Diccon tossed the knife again, this time catching it and thrusting the point forward until it made a little slit in the gold and black standard on the general’s chest. “I will take that as an answer in the affirmative. Therefore, by whatever honor is left in this wild country of ours, and by the authority with which every clansman of Fitz-Hughes is endowed, I am stripping you of your title.”
The general made a movement as if to spring on Diccon, and his mouth was a narrow, malignant slit in his face, but the knife-point kept him at bay. “You have no right. You are a paltry excuse for a soldier of Clan Fitz-Hughes. You are a half-breed!”
“A half-breed, my Lord, is far superior than a half-wit, or a half-truth. You, General Moorcroft, appear to be both.” Diccon coolly pushed the knife a bit harder against the man’s chest. He leaned close until he could smell the scent of stale tobacco and salt-pork in the general’s hair. “You will gather the men and announce my command over this army now.
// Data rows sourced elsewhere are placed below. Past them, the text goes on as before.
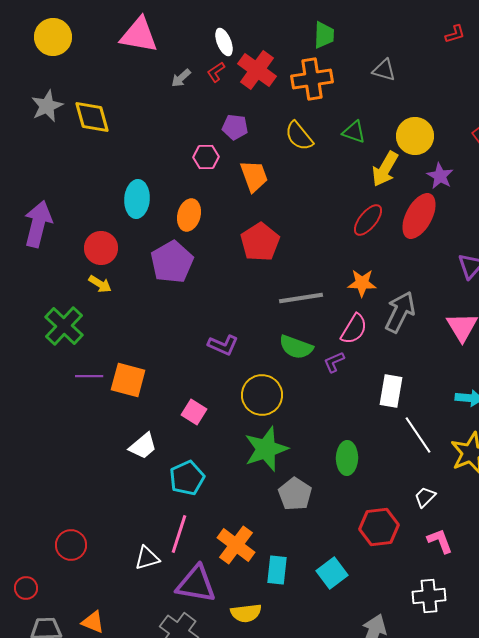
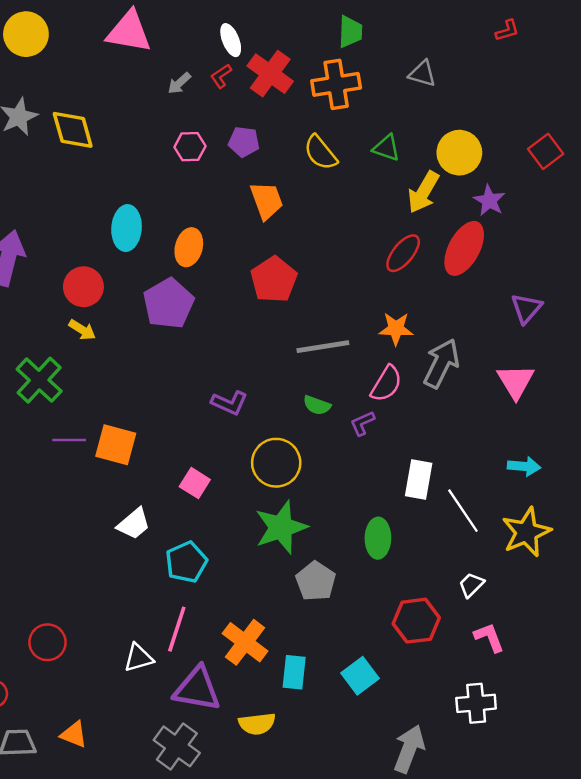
pink hexagon: (206, 157) -> (190, 147), moved
green semicircle: (296, 347) -> (317, 405), size x0.7
white rectangle: (391, 391) -> (419, 479), moved

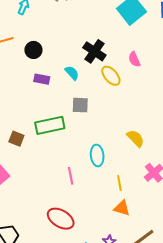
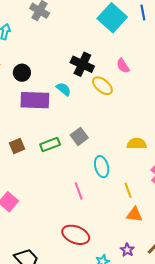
purple rectangle: (42, 79) -> (35, 100), size x1.8
gray square: (80, 105) -> (79, 136), moved, turned -30
green rectangle: (50, 125) -> (50, 144), size x0.7
yellow semicircle: (136, 138) -> (137, 144), turned -36
brown square: (16, 139) -> (17, 146), moved, turned -35

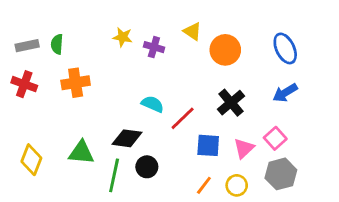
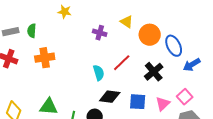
yellow star: (123, 37) -> (65, 12), moved
blue ellipse: (285, 48) -> (174, 46), moved
cyan semicircle: (153, 104) -> (99, 73), turned 49
red line: (183, 118) -> (122, 63), moved
black diamond: (127, 138) -> (110, 97), moved

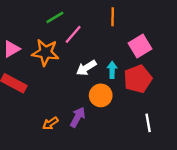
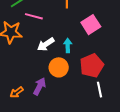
pink line: (73, 34) -> (34, 16), turned 66
red pentagon: (138, 79) -> (92, 66), moved

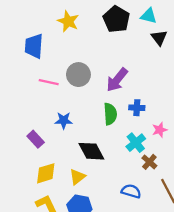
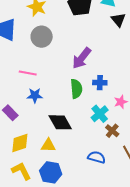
gray circle: (78, 75) -> (42, 37), moved
pink line: (49, 82) -> (28, 73), moved
yellow triangle: (77, 177) -> (48, 145), turned 42

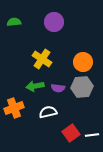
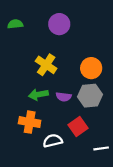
orange cross: (14, 108) -> (30, 122), moved, turned 30
white semicircle: (48, 112) -> (53, 141), moved
red square: (71, 133) -> (78, 126), moved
For all they—or anyone else—knows, the message was an order from Fitz-Hughes to invest me with your powers. Understood?” Diccon glared at the man, commanding his gaze.
Fitful blue stars collided with the staid grey of the general’s eyes in a storm of emotions, but Diccon saw no sign of resistance in them.
“As you say, soldier,” the general said. He held both hands out at his sides, and plastered a faint smile on his lips.
Diccon held him a moment more on the point of the knife, then nodded. Only now did he allow himself to tremble over his boldness—it was but momentary weakness, though. “We must make haste, Moorcroft,” Diccon said. He slid his knife back into the sheath in his boot, and turned to leave the tent.
There was a hurried step behind him, a low growl, and in a flashing moment Diccon’s arms were pinioned. He struggled against the iron grip of the general, but it made no difference—he was taken. The tide had turned with the agility of a panther on the run. Diccon growled his dismay and thrashed against the hold of his captor, but the general laughed.
“A half-wit, soldier? I think not.” The general’s voice was low and mocking. “But how would you like a half-life? I could bleed a few quarts of that sullied blood from your veins, if it would be to your purpose, General Quarry.”
~The Scarlet-Gypsy Song


Jenny Freitag said...

I told him, don't turn your back on him! What did he think he was doing! Don't turn around! Aah!

Phoolishness. Very well written, and for a first time danger scene, too! I love writing danger scenes. It gets the blood up, it does. Hurrah!

Sarah said...

Well done! Good tension and suspence :)

Sarah said...

(this Daniel btw)

Morgan said...

Excellent! Please post more!:)

Unknown said...

Very well written. An excellent danger scene.